Simulation using ghdl
You can try out Microwatt/Micropython without hardware by using the ghdl simulator. If you want to build directly for a hardware target board, see below.
- Build micropython. If you aren't building on a ppc64le box you will need a cross compiler. If it isn't available on your distro grab the powerpc64le-power8 toolchain from https://toolchains.bootlin.com
git clone https://github.com/micropython/micropython.git
cd micropython
cd ports/powerpc
make -j$(nproc)
cd ../../../
- Microwatt uses ghdl for simulation. Either install this from your distro or build it. Next build microwatt:
git clone https://github.com/antonblanchard/microwatt
cd microwatt
make
- Link in the micropython image:
ln -s ../micropython/ports/powerpc/build/firmware.bin main_ram.bin
- Now run microwatt, sending debug output to /dev/null:
./core_tb > /dev/null
Synthesis on Xilinx FPGAs using Vivado
-
Install Vivado (I'm using the free 2019.1 webpack edition).
-
Setup Vivado paths:
source /opt/Xilinx/Vivado/2019.1/settings64.sh
- Install FuseSoC:
pip3 install --user -U fusesoc
Fedora users can get FuseSoC package via
sudo dnf copr enable sharkcz/danny
sudo dnf install fusesoc
- Create a working directory and point FuseSoC at microwatt:
mkdir microwatt-fusesoc
cd microwatt-fusesoc
fusesoc library add microwatt /path/to/microwatt/
- Build using FuseSoC. For hello world (Replace nexys_video with your FPGA board such as --target=arty_a7-100):
fusesoc run --target=nexys_video microwatt --memory_size=8192 --ram_init_file=/path/to/microwatt/fpga/hello_world.hex
You should then be able to see output via the serial port of the board (/dev/ttyUSB1, 115200 for example assuming standard clock speeds). There is a know bug where initial output may not be sent - try the reset (not programming button on your board if you don't see anything.
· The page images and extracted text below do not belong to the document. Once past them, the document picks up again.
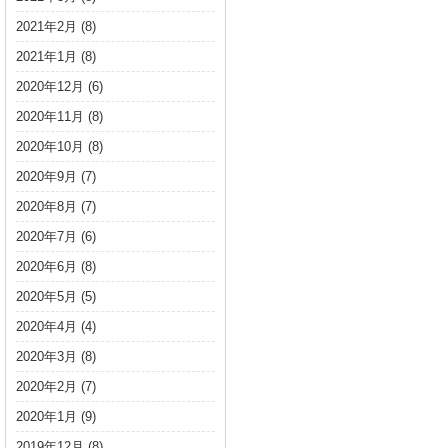
2021年2月
(8)
2021年1月
(8)
2020年12月
(6)
2020年11月
(8)
2020年10月
(8)
2020年9月
(7)
2020年8月
(7)
2020年7月
(6)
2020年6月
(8)
2020年5月
(5)
2020年4月
(4)
2020年3月
(8)
2020年2月
(7)
2020年1月
(9)
2019年12月
(8)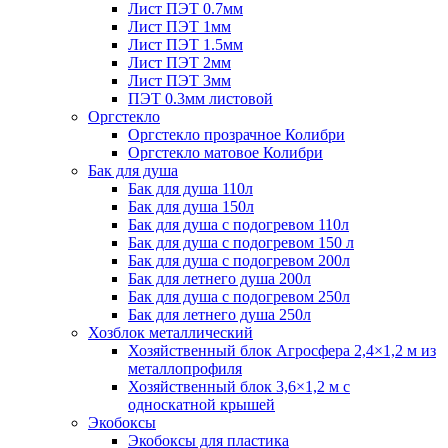
Лист ПЭТ 0.7мм
Лист ПЭТ 1мм
Лист ПЭТ 1.5мм
Лист ПЭТ 2мм
Лист ПЭТ 3мм
ПЭТ 0.3мм листовой
Оргстекло
Оргстекло прозрачное Колибри
Оргстекло матовое Колибри
Бак для душа
Бак для душа 110л
Бак для душа 150л
Бак для душа с подогревом 110л
Бак для душа с подогревом 150 л
Бак для душа с подогревом 200л
Бак для летнего душа 200л
Бак для душа с подогревом 250л
Бак для летнего душа 250л
Хозблок металлический
Хозяйственный блок Агросфера 2,4×1,2 м из
металлопрофиля
Хозяйственный блок 3,6×1,2 м с
односкатной крышей
Экобоксы
Экобоксы для пластика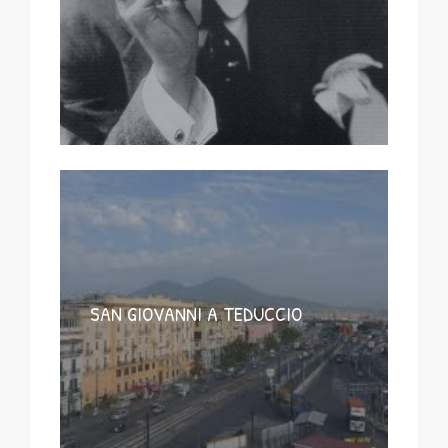
SAN GIOVANNI A TEDUCCIO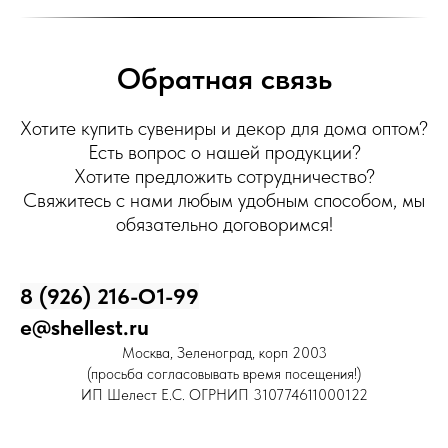
Обратная связь
Хотите купить сувениры и декор для дома оптом?
Есть вопрос о нашей продукции?
Хотите предложить сотрудничество?
Свяжитесь с нами любым удобным способом, мы
обязательно договоримся!
8 (926) 216-О1-99
e@shellest.ru
Москва, Зеленоград, корп 2003
(просьба согласовывать время посещения!)
ИП Шелест Е.С. ОГРНИП 310774611000122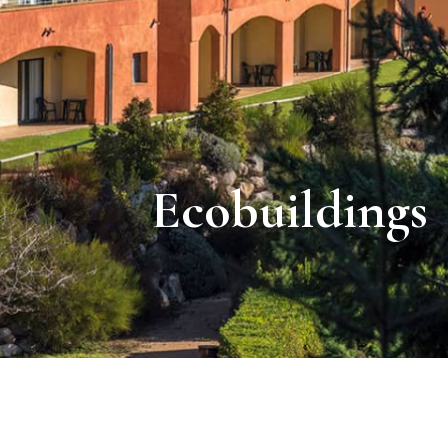
Ecobuildings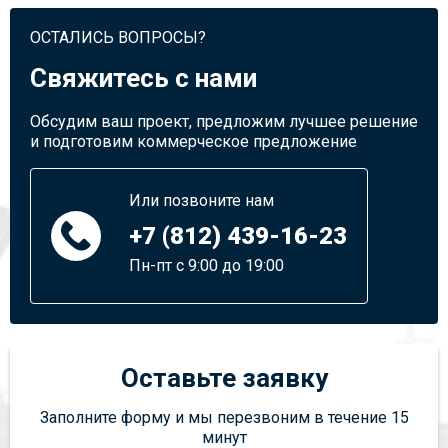
ОСТАЛИСЬ ВОПРОСЫ?
Свяжитесь с нами
Обсудим ваш проект, предложим лучшее решение
и подготовим коммерческое предложение
Или позвоните нам
+7 (812) 439-16-23
Пн-пт с 9:00 до 19:00
Оставьте заявку
Заполните форму и мы перезвоним в течение 15
минут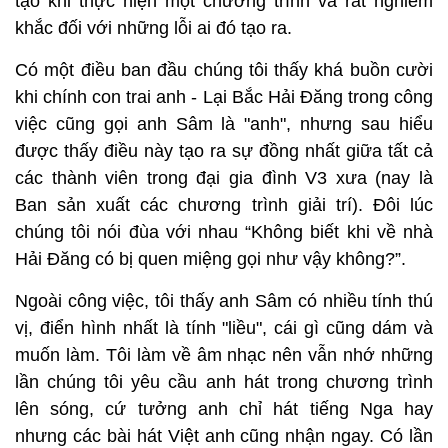
tạo khi thực hiện một chương trình và rất nghiêm
khắc đối với những lỗi ai đó tạo ra.
Có một điều ban đầu chúng tôi thấy khá buồn cười
khi chính con trai anh - Lại Bắc Hải Đăng trong công
việc cũng gọi anh Sâm là "anh", nhưng sau hiểu
được thấy điều này tạo ra sự đồng nhất giữa tất cả
các thành viên trong đại gia đình V3 xưa (nay là
Ban sản xuất các chương trình giải trí). Đôi lúc
chúng tôi nói đùa với nhau “Không biết khi về nhà
Hải Đăng có bị quen miệng gọi như vậy không?”.
Ngoài công việc, tôi thấy anh Sâm có nhiều tính thú
vị, điển hình nhất là tính "liều", cái gì cũng dám và
muốn làm. Tôi làm về âm nhạc nên vẫn nhớ những
lần chúng tôi yêu cầu anh hát trong chương trình
lên sóng, cứ tưởng anh chỉ hát tiếng Nga hay
nhưng các bài hát Việt anh cũng nhận ngay. Có lần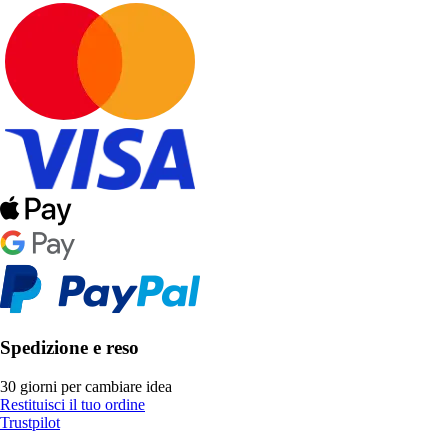
Spedizione e reso
30 giorni per cambiare idea
Restituisci il tuo ordine
Trustpilot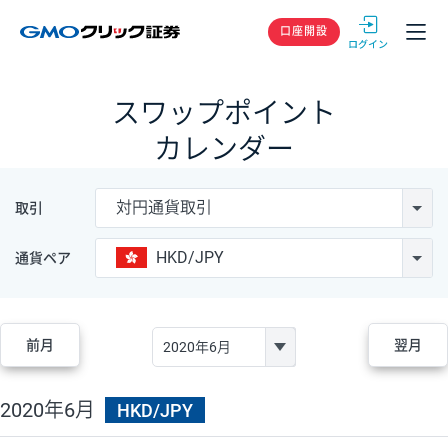
GMOクリック
口座開設
スワップポイント
カレンダー
対円通貨取引
取引
HKD/JPY
通貨ペア
前月
翌月
2020年6月
HKD/JPY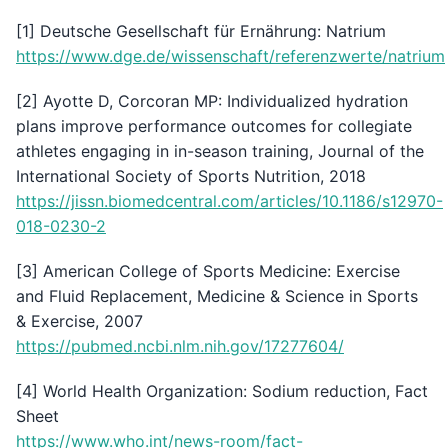
[1] Deutsche Gesellschaft für Ernährung: Natrium
https://www.dge.de/wissenschaft/referenzwerte/natrium
[2] Ayotte D, Corcoran MP: Individualized hydration
plans improve performance outcomes for collegiate
athletes engaging in in-season training, Journal of the
International Society of Sports Nutrition, 2018
https://jissn.biomedcentral.com/articles/10.1186/s12970-
018-0230-2
[3] American College of Sports Medicine: Exercise
and Fluid Replacement, Medicine & Science in Sports
& Exercise, 2007
https://pubmed.ncbi.nlm.nih.gov/17277604/
[4] World Health Organization: Sodium reduction, Fact
Sheet
https://www.who.int/news-room/fact-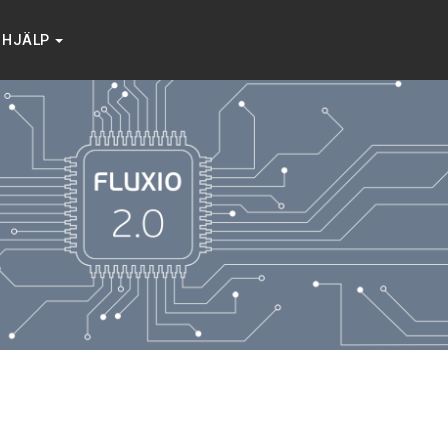
HJÄLP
- To build micropython (currently requires 1MB of BRAM eg an Artix-7 A200):
fusesoc run --target=nexys_video microwatt
Testing
- A simple test suite containing random execution test cases and a couple of micropython test cases can be run with:
make -j$(nproc) check
Issues
This is functional, but very simple. We still have quite a lot to do:
- There are a few instructions still to be implemented
- Need to add caches and bypassing (in progress)
- Need to add supervisor state (in progress)